They missed Disneyland
(contains small blue people and an adult theme. Worksafe: no Smurfette porn here)
Neil Hopcroft
A digital misfit
History proving someone right – DJFood providing an all the pop you can eat extravagansa
bleh, i’ve just been woken up by the citilink man trying to deliver my cables – of course he didn’t wait for long enough for me to get downstairs so now I’ve been woken up earlier than anticipated *and* not got my cables to play with. grrr. But at least I can go out ‘cos I’m not waiting for him any more.
part time/evening/weekend jobs London: Potential Flirters needed for feedback
Linkblast
Shame these don’t project – the ultimate drive-in.
For those who remember the 888 – how times change.
Hmmm…this is an interesting security risk….I was making an instruction submission to my stockbroker earlier through their ‘secure email gateway’ on the their website. I’ve just received a bounce message from that submissision to the email address they have for communicating with me. What has happened is that their web gateway is set to package the secure messages (they are on https pages) as internal emails but with reply-to set to my email address.
The address this message was sent to is unrecognised, so the mail server has sent a bounce to the reply-to address containing the entirity of my original message, which I had submitted into what was advertised as a secure system, with the implication that (i) you didn’t have to worry about saying confidential things (ii) they could identify it was you saying them.
So there are two risks here, information I thought was protected was leaked over a non-secured network outside of my control and the bounce message contains some information about the internal structure of their systems, like the name of their internal exchange server and the name of the account to which ‘secured’ emails are sent. I wonder if anyone receiving those emails actually checks they came from their webserver…?

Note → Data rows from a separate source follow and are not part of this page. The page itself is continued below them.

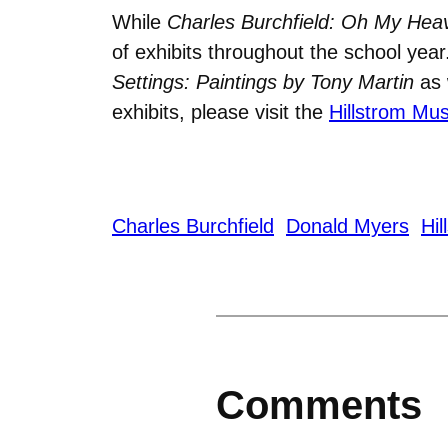
While
Charles Burchfield:
Oh My Hea
of exhibits throughout the school yea
Settings: Paintings by Tony Martin
as 
exhibits, please visit the
Hillstrom Mu
Charles Burchfield
Donald Myers
Hi
Comments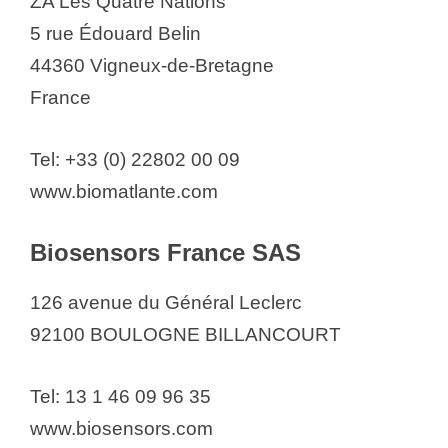
ZA Les Quatre Nations
5 rue Édouard Belin
44360 Vigneux-de-Bretagne
France
Tel: +33 (0) 22802 00 09
www.biomatlante.com
Biosensors France SAS
126 avenue du Général Leclerc
92100 BOULOGNE BILLANCOURT
Tel: 13 1 46 09 96 35
www.biosensors.com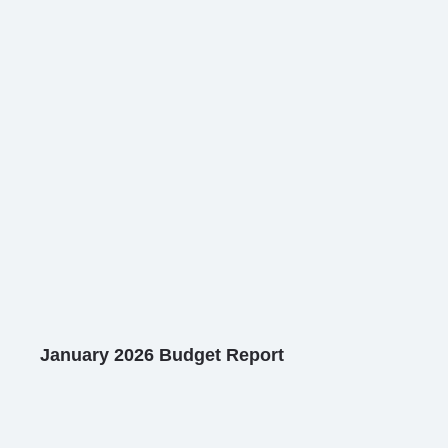
January 2026 Budget Report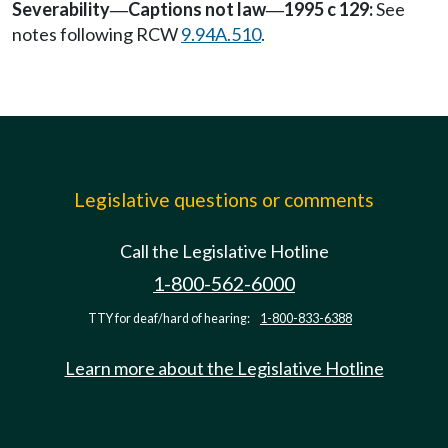
Severability
Captions not law
1995 c 129:
See
—
—
notes following RCW
9.94A.510
.
Legislative questions or comments
Call the Legislative Hotline
1-800-562-6000
TTY for deaf/hard of hearing:
1-800-833-6388
Learn more about the Legislative Hotline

Now it happens that what I was saying wasn’t actually that exciting (buy 42 Trifast shares at 67 pence each) so I’m not particularly worried that any of my information has leaked to people it shouldn’t do, so its actually not too much of an issue *for this email*.
(and I’m not even going to ask why uu.net are routing my stockbroker traffic through the phones4u customer gateway…)
This is scary
(warning: contains picture of goths, do not click if you are of a nervous disposition or otherwise weak constitution)
Last night I went to beermats housewarming party, down in Woking. I was there early having gotten myself lost in the wrong bit of Woking – too much reliance on technology, I had no backup plan for when my navigation system didn’t know about his road, so had to phone to get directions. Twice. It would have been a third time but I just spotted their road when I was looking for somewhere safe to pull over.
We spent most of the night experiencing small world syndrome – with various people independently known to other party attendees, I’m not sure if its just the internet thats done this to us, or whether the world has really always been like that and I’m just noticing it now.
Still, there was a nice amount of geeking, to the point we were offered a whiteboard to help consider build tree annotations, an offer we politely declined. The boysenberry juice seemed to go down quite well with varied success in attempts to mix with available alcohols.
A fun night, made all the more disturbing by the collection of My Little Ponies in the roof.
I’ve got mice.
I’ve just been through my ‘big box of junk’ since it had gotten too heavy and was making my shelves fall over, lurking at the bottom of it were mice, six of them, in various incarnations from the oldstyle Microsoft inport busmouse all the way through to PS2.
So if anyone can think of anything to do with the kinds of electronics you get in mice I’d be interested to hear about it.